Member of the Amyotha Hluttaw
- Incumbent
- Assumed office 1 February 2016
- Constituency: Rakhine State No.5

Personal details
- Born: 5 July 1968 (age 57) kyauktaw, Rakhine State, Burma (Myanmar)
- Party: Rakhine National Party
- Spouse: Ma Thidar
- Children: Si Thu Ye Zaw
- Parent(s): Kyaw San(father) Khin Mya (mother)
- Alma mater: B.A. (Hist), Sittwe University

= Myint Naing (politician, born 1968) =

Burmese politician

Myint Naing (မြင့်နိုင်, born 5 July 1968) is a Burmese politician who currently serves as an Amyotha Hluttaw MP for Rakhine State No. 5 constituency. He is a member of Rakhine National Party.

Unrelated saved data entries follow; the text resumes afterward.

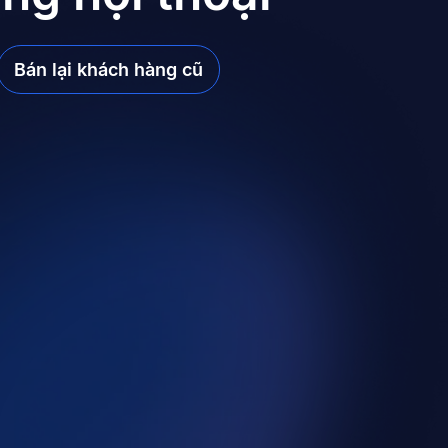
Bán lại khách hàng cũ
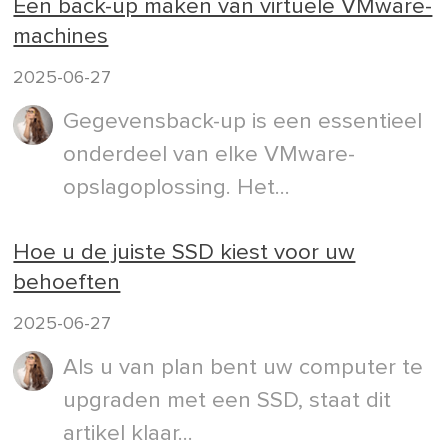
Een back-up maken van virtuele VMware-
machines
2025-06-27
Gegevensback-up is een essentieel
onderdeel van elke VMware-
opslagoplossing. Het...
Hoe u de juiste SSD kiest voor uw
behoeften
2025-06-27
Als u van plan bent uw computer te
upgraden met een SSD, staat dit
artikel klaar...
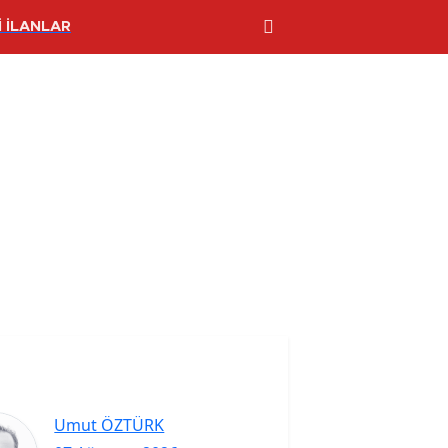
 İLANLAR
Umut ÖZTÜRK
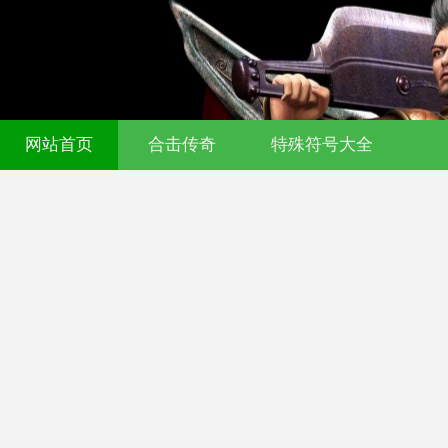
网站首页
合击传奇
特殊符号大全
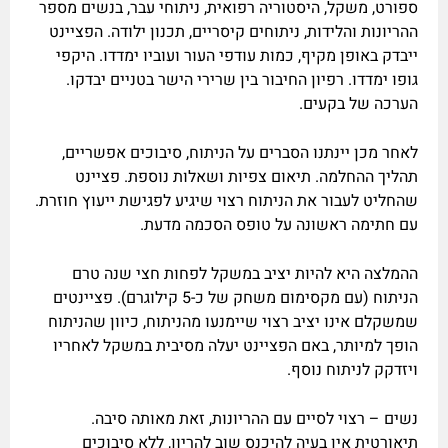
ספורט, משקל, היסטוריה רפואית, ניתוחי עבר, בנשים מספר
ההריונות והלידות, ניתוחים קיסריים, תכנון ילודה. הפציינט
ייבדק באופן מקיף, כמות עודפי העור ועוביו ימדדו. היקפי
גופו ימדדו. רפיון החיבור בין שרירי הישר בטניים יבדקו.
הערכה של בקעים.
לאחר מכן יינתנו הסברים על הניתוח, סיבוכים אפשריים,
תהליך ההחלמה. תיאום צפיות ושאלות נוספת. פציינט
שהחליט לעבור את הניתוח רצוי שיגיע לפגישת ייעוץ חוזרת.
עם חתימה ראשונה על טופס הסכמה מדעת.
ההמלצה היא להיות יציב במשקל לפחות חצי שנה טרם
הניתוח (עם מקסימום משחק של כ-5 קילוגרם). פציינטים
שמשקלם אינו יציב רצוי שיימנעו מהניתוח, כיוון שהניתוח
הופך למיותר, באם הפציינט יעלה מסיבית במשקל לאחריו
ויזדקק לניתוח נוסף.
נשים – רצוי לסיים עם ההריונות, זאת מאותה סיבה.
תיאורטית אין בעיה להיכנס שוב להריון, ללא סיבוכים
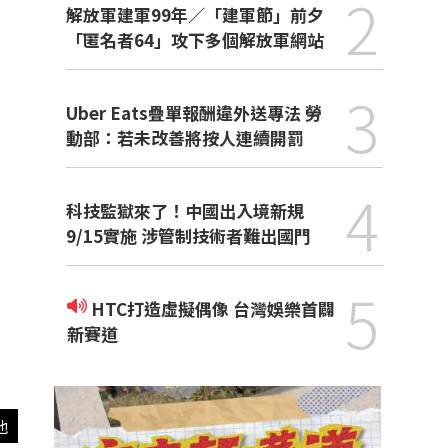
2
解放軍建軍99年／「建軍節」前夕
「匿名者64」攻下多個解放軍網站
3
Uber Eats疊單報酬違外送專法 勞
動部：若未改善將按人連續開罰
4
科技監獄來了！中國出入境新規
9/15實施 涉管制技術者難出國門
5
HTC打造虛擬偶像 台灣娛樂首闢
新賽道
他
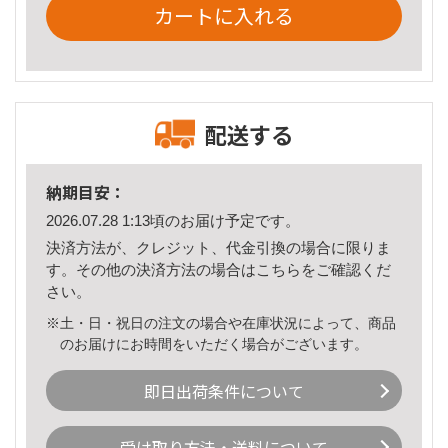
カートに入れる
配送する
納期目安：
2026.07.28 1:13頃のお届け予定です。
決済方法が、クレジット、代金引換の場合に限りま
す。その他の決済方法の場合は
こちら
をご確認くだ
さい。
※土・日・祝日の注文の場合や在庫状況によって、商品
のお届けにお時間をいただく場合がございます。
即日出荷条件について
受け取り方法・送料について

==Early life and education==
He was born on 5 July 1968 in Kyauktaw, Rakhine State, Burma (Myanmar). He graduated with B.A. (Hist) from Sittwe University. His previous job was in the military service.

==Political career==
He is a member of the Rakhine National Party. In the 2015 Myanmar general election, he was elected as an Amyotha Hluttaw MP and elected representative from Rakhine State No. 5 preliminary constituency.